Le 31 janvier, une circulaire de la Banque centrale du Nigeria (BCN) a annoncé une modification des exigences prudentielles qui supprime la position nette ouverte longue en devises étrangères des banques commerciales, avec effet au 1er février. Pour Moody’s, cette nouvelle disposition n’est pas sans conséquences sur la rentabilité de la banque centrale. Dans un rapport daté du 6 février 2024, l’agence américaine livre une analyse détaillée de la question.
La position nette ouverte représente, rappelle Moody’s, la différence entre les volumes totaux des positions longues et courtes en devises étrangères, prenant en compte les expositions tant au bilan qu’hors bilan.
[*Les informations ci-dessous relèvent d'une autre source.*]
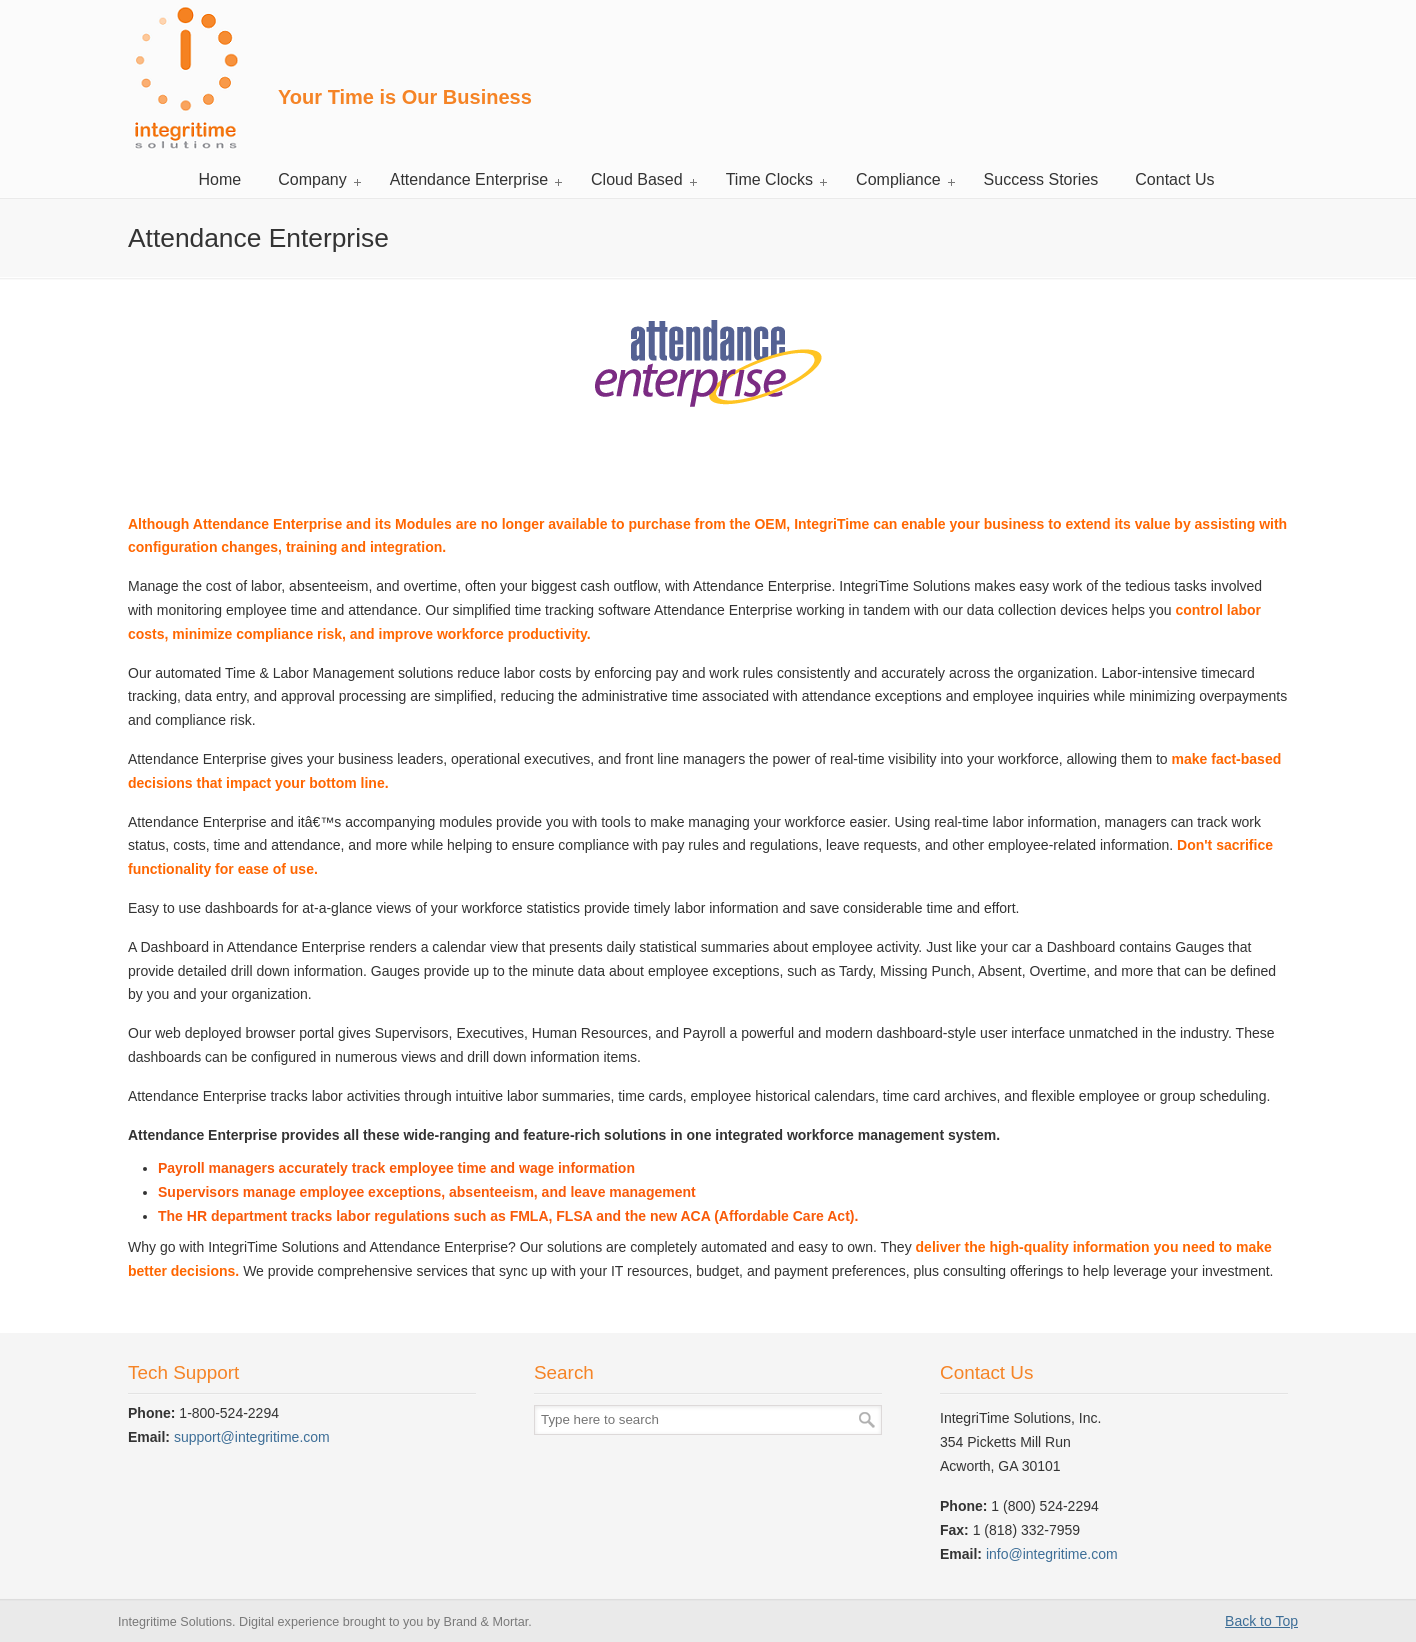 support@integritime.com (252, 1437)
Une position nette ouverte longue indique que les actifs en devises étrangères d’une banque excèdent ses passifs en devises étrangères, tandis qu’une position nette ouverte courte signifie l’inverse.
Avant cette modification, les exigences prudentielles stipulaient que les banques pouvaient maintenir une position courte allant jusqu’à 20 % des fonds propres des actionnaires et une position longue jusqu’à 10 % des fonds propres des actionnaires non affectés par les pertes. La modification exige désormais des banques qu’elles maintiennent 0 % de position longue des fonds propres des actionnaires non affectés par les pertes.
“Cette modification est négative pour la solvabilité des banques nigérianes, du moins à court terme, car elle réduira leur capacité à générer des profits grâce aux gains de réévaluation de devises étrangères”, explique Moody’s.
Pendant la récente dévaluation du Naira, de nombreuses banques ont pu enregistrer d’importants gains de réévaluation. Or, la nouvelle circulaire limite la capacité des banques à bénéficier d’une position nette ouverte longue. La baisse de rentabilité expose également les banques à des pertes potentielles plus élevées associées à des pertes de crédit attendues plus importantes, qui surviennent généralement lorsqu’une monnaie se déprécie de manière significative.
De plus, une rentabilité plus faible signifie que les banques auraient moins de bénéfices retenus pour renforcer les fonds propres, qui seraient réduits en cas de dépréciation de la monnaie locale. L’ampleur de la pression sur la rentabilité variera cependant en fonction de la taille de la position NOP longue de chaque banque.
“À notre avis, le ratio de solvabilité des banques diminuerait dans l’éventualité probable d’une dépréciation supplémentaire de la monnaie sans les gains de réévaluation en devises étrangères habituellement réalisés en maintenant une position nette ouverte longue”, poursuit Moody’s.
La réduction des ratios surviendrait en raison de l’augmentation de l’équivalent en monnaie locale des actifs pondérés par le risque – où les banques ont des prêts en devises étrangères – qui forme le dénominateur du ratio, contre un numérateur du capital réglementaire restant statique dans un scénario de dépréciation. La suppression simultanée de la capacité des banques à limiter l’impact sur le ratio de capital grâce à des profits plus élevés issus des gains de réévaluation des changes serait aggravée dans le cas où les pertes de crédit attendues (PCE) entraîneraient des coûts de provisionnement plus élevés, affaiblissant les profits des banques.
Dans la circulaire, le régulateur a déclaré qu’il avait pris cette mesure car il était préoccupé par la croissance de l’exposition des banques en devises étrangères à travers leurs positions nettes ouvertes longues, créant un incitatif pour les banques à maintenir un excès de dollars américains, conduisant à la spéculation sur les devises étrangères. La circulaire précise que les banques incapables de se conformer feront face à une « sanction immédiate et/ou à une suspension de la participation au marché des changes ».
La circulaire ordonne en outre aux banques de maintenir un stock adéquat d’actifs liquides étrangers de haute qualité tels que des espèces et des titres gouvernementaux pour couvrir les obligations en devises étrangères arrivant à échéance, ainsi que des arrangements de financement de contingence en devises.